And the Department of Veterans Affairs is getting ready to allow its clinicians to choose an iPad or iPhone instead of a BlackBerry. VA chief information officer Roger Baker said not offering access to consumer devices threatened to harm the department’s services by making it an undesirable place for young, bright doctors to work. “The more we say no, the more stodgy we would look,” Baker said. “So we had to figure out a way to say yes.”
As iPhones, iPads and Android devices pop up more in government, it could spell further trouble for Research in Motion, the maker of the BlackBerry, whose market share fell from 21 percent in 2009 to 14 percent last year.
Analysts say RIM focused too much on its highly secure e-mail service instead of building a flexible application platform on which users and developers could innovate to make customers’ working lives more mobile and productive. The company also was late to the booming tablet market, which so far is dominated by Apple, with interest also bubbling in a slew of Android entrants.
“The best way I can describe BlackBerry is as a one-trick pony,” said Charlie Wolf, an analyst for Needham & Co., an investment bank. “The one trick was their secure messaging platform. Management has yet to understand that the world has changed.
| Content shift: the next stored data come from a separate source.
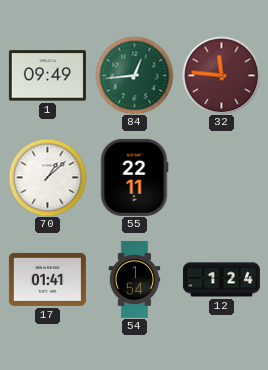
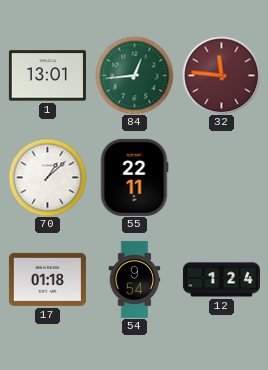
1: 09:49 -> 13:01
17: 01:41 -> 01:18
54: 1:54 -> 9:54
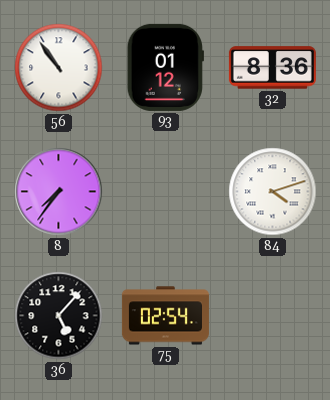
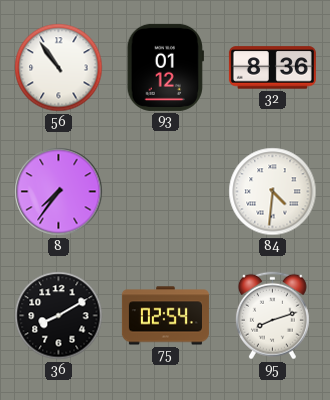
84: 4:12 -> 4:31
36: 5:07 -> 8:10
95: none -> 8:12
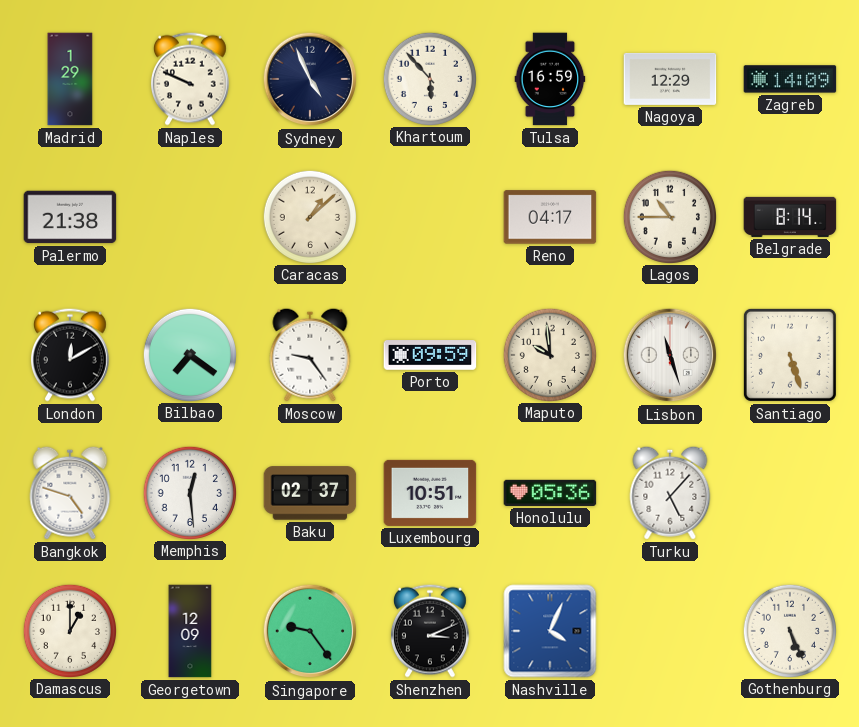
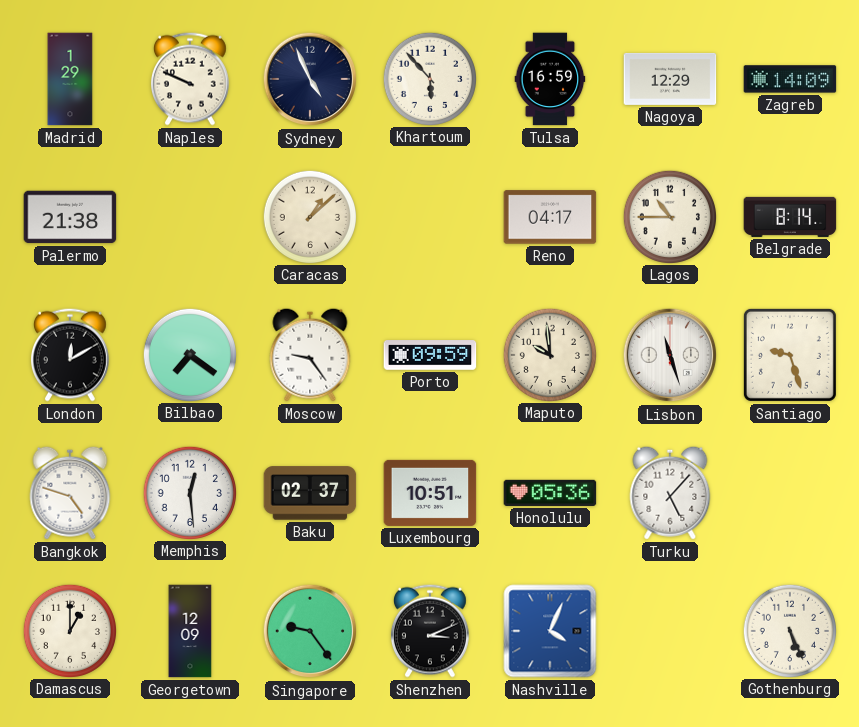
Santiago: 5:27 -> 9:27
They didn’t understand that it was a software game going forward.”
For their part, RIM executives say they are making great strides in expanding developer interest in an updated version of the BlackBerry platform. And though a variety of third-party companies have popped up with services claiming to make iPhones and Android devices as secure as BlackBerrys, Theron Dodson, a senior RIM executive, said, “This is harder than it looks.”
At the same time, RIM quietly announced it was providing a new service allowing iPhones and Android devices to connect to its secure e-mail system. That was a tacit admission, analysts say, of the brutal challenges posed by Apple and Google.
“The rise of consumer technology in the enterprise — it’s here,” Kundra said. “It’s happening as we speak.”